The predictive performance of imaging parameters was assessed using ROC curve analysis, with corresponding AUCs, optimal cutoff values, and ROC curves presented in Figure 6. Higher opacity scores (cut-off = 5.5, AUC 0.71, 95% CI 0.62–0.79), volume of opacities (cut-off = 537.52 mL, AUC 0.71, 95% CI 0.63–0.80), percentage of opacities (cut-off = 18.85%, AUC 0.70, 95% CI 0.61–0.79), and volume of high-attenuation opacities (cut-off = 140.37 mL, AUC 0.70, 95% CI 0.61–0.80) were significantly associated with poorer outcomes. Lung volume showed limited discrimination (cut-off = 3023.91 mL, AUC 0.54, 95% CI 0.43–0.64). Mean HU of the total lung (cut-off = −662.38 HU, AUC 0.64, 95% CI 0.54–0.74) and mean HU of opacities (cut-off = −445.60 HU, AUC 0.59, 95% CI 0.49–0.69) showed modest discrimination.
Figure 6. ROC Curve Analysis of Imaging Parameters in Predicting Adverse Outcome.

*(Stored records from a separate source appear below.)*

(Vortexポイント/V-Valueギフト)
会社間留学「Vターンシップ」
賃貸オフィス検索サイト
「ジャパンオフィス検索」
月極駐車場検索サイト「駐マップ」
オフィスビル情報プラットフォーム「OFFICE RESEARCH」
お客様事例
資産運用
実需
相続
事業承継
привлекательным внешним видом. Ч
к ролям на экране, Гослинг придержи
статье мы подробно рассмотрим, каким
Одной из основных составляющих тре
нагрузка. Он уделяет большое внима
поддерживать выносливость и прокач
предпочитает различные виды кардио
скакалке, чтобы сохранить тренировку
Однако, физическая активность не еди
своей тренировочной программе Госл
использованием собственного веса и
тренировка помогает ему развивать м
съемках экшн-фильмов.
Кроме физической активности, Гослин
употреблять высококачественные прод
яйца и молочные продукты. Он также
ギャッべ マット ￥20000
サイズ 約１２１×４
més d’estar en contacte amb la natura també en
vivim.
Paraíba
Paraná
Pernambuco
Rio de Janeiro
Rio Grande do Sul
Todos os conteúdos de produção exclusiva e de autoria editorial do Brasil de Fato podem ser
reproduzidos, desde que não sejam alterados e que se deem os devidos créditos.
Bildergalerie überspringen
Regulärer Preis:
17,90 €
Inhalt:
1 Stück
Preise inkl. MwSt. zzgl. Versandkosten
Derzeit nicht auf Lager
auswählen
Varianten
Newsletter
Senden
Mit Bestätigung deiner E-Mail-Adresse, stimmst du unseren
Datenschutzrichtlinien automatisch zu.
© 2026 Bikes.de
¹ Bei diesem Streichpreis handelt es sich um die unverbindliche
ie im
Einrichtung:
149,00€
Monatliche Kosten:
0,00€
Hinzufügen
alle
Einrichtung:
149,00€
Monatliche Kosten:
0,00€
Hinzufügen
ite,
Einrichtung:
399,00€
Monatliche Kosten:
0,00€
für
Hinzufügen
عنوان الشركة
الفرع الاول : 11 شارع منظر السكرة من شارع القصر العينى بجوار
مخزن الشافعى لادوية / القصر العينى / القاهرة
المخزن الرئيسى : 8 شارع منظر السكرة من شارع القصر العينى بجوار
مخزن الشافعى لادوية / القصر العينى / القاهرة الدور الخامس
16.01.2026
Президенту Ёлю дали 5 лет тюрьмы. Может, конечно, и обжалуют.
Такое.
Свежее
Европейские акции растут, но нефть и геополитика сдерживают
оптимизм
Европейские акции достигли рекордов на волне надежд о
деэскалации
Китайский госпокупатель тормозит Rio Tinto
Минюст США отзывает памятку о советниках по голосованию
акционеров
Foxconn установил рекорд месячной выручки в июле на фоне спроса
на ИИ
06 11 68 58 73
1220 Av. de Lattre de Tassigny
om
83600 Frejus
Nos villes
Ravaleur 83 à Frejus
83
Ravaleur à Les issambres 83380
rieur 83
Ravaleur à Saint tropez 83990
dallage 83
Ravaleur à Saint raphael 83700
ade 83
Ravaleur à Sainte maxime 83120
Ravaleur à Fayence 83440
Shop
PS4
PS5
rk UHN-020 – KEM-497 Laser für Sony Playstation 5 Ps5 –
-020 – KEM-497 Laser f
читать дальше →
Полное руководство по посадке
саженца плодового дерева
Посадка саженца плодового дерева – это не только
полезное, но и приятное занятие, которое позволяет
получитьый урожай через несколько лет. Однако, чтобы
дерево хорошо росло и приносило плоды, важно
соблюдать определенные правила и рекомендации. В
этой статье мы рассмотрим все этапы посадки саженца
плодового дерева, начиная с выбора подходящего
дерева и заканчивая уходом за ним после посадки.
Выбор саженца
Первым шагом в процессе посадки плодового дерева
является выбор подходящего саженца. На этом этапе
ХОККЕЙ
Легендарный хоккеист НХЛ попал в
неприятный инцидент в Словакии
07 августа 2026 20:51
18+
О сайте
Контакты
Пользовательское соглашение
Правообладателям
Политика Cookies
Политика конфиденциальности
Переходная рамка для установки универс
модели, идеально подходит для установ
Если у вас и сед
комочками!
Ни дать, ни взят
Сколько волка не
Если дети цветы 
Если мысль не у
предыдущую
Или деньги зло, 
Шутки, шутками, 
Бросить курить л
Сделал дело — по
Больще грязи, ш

Kaplan–Meier survival curves were generated to evaluate the cumulative incidence of adverse outcomes during the follow-up period. Patients with higher opacity scores, greater volumes and percentages of pulmonary opacities, and larger volumes of high-attenuation opacities, as well as those with COPD or concurrent fungal/bacterial infections, exhibited significantly higher cumulative incidence rates of adverse outcomes and poorer prognoses (log-rank test, p < 0.05; see Figure 7 and Figure 8).
Figure 7. Kaplan–Meier Survival Curves by COPD and Concurrent Fungal/Bacterial Infection Status in COVID-19 Patients.
Figure 8. Kaplan–Meier Survival Curves by Opacity Score, Volume of Opacities, Percentage of Opacities and Volume of High-attenuation Opacities Stratification in COVID-19 Patients.
Univariate Cox regression analysis indicated that age, COPD, concurrent bacterial or fungal infections, IL-6, D-dimer, CRP, and high-value groups for opacity score, volume of opacities, percentage of opacities, volume of high-attenuation opacities and mean HU of the total lung were significantly associated with adverse outcomes (p < 0.05).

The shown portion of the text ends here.